[Task goal]: Because the entries hold pictures, reproduce only their words, exactly as written.

::::::::::

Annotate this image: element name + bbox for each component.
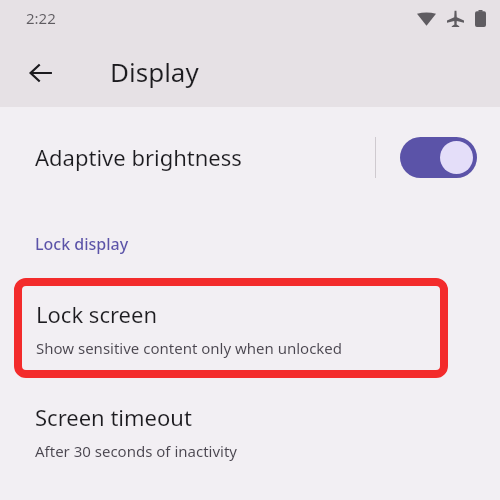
button[interactable]: Screen timeout: [0, 379, 500, 479]
staticText: After 30 seconds of inactivity: [35, 441, 238, 461]
button[interactable]: Back: [17, 49, 65, 97]
staticText: Show sensitive content only when unlocke…: [36, 338, 343, 358]
staticText: Display: [110, 54, 199, 89]
staticText: Screen timeout: [35, 402, 192, 432]
staticText: Lock display: [35, 233, 129, 255]
button[interactable]: Lock screen: [14, 278, 448, 378]
button[interactable]: Adaptive brightness toggle: [400, 137, 477, 178]
button[interactable]: Adaptive brightness: [0, 107, 500, 207]
staticText: Adaptive brightness: [35, 142, 242, 172]
staticText: Lock screen: [36, 299, 158, 329]
staticText: 2:22: [26, 8, 56, 28]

::::::::::

[Written response]:
Annotate this image: element name + bbox for each component.
button[interactable]: Screen timeout: [0, 379, 500, 479]
staticText: After 30 seconds of inactivity: [35, 441, 238, 461]
button[interactable]: Back: [17, 49, 65, 97]
staticText: Show sensitive content only when unlocke…: [36, 338, 343, 358]
staticText: Display: [110, 54, 199, 89]
staticText: Screen timeout: [35, 402, 192, 432]
staticText: Lock display: [35, 233, 129, 255]
button[interactable]: Lock screen: [14, 278, 448, 378]
button[interactable]: Adaptive brightness toggle: [400, 137, 477, 178]
button[interactable]: Adaptive brightness: [0, 107, 500, 207]
staticText: Adaptive brightness: [35, 142, 242, 172]
staticText: Lock screen: [36, 299, 158, 329]
staticText: 2:22: [26, 8, 56, 28]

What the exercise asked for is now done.